I did not like the tone of this; it sounded very much as if it would
have been in the mouth of any one else--"bad fellow."

And she went on to ask me, in a very bantering way, if my stock of
youthful loves was not nearly exhausted; and she cited the episode of
the fair-haired Enrica, as perhaps the most tempting that I could draw
from my experience.

A better man than myself, if he had only a fair share of vanity, would
have been nettled at this; and I replied somewhat tartly, that I had
never professed to write my experiences. These might be more or less
tempting; but certainly if they were of a kind which I have attempted to
portray in the characters of Bella, or of Carry, neither my Aunt Tabithy
nor any one else should have learned such truth from any book of mine.
There are griefs too sacred to be babbled to the world; and there may be
loves which one would forbear to whisper even to a friend.
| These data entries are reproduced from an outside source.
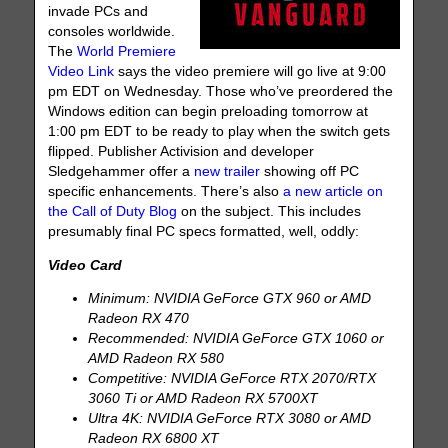
invade PCs and
consoles worldwide.
The
World Premiere
Video Link
says the video premiere will go live at 9:00
pm EDT on Wednesday. Those who’ve preordered the
Windows edition can begin preloading tomorrow at
1:00 pm EDT to be ready to play when the switch gets
flipped. Publisher Activision and developer
Sledgehammer offer a
new trailer
showing off PC
specific enhancements. There’s also
a new article on
the Call of Duty Blog
on the subject. This includes
presumably final PC specs formatted, well, oddly:
Video Card
Minimum: NVIDIA GeForce GTX 960 or AMD
Radeon RX 470
Recommended: NVIDIA GeForce GTX 1060 or
AMD Radeon RX 580
Competitive: NVIDIA GeForce RTX 2070/RTX
3060 Ti or AMD Radeon RX 5700XT
Ultra 4K: NVIDIA GeForce RTX 3080 or AMD
Radeon RX 6800 XT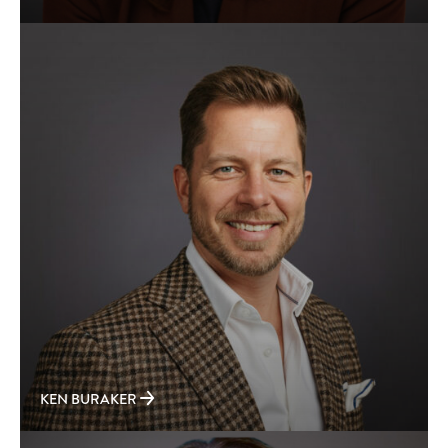
KEN BURAKER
No, no; imagination has been playing pranks with memory; and if I have
made the feeling real, I am content that the facts should be false.
Feeling, indeed, has a higher truth in it than circumstance. It appeals
to a larger jury for acquittal; it is approved or condemned by a better
judge. And if I can catch this bolder and richer truth of feeling, I
will not mind if the types of it are all fabrications.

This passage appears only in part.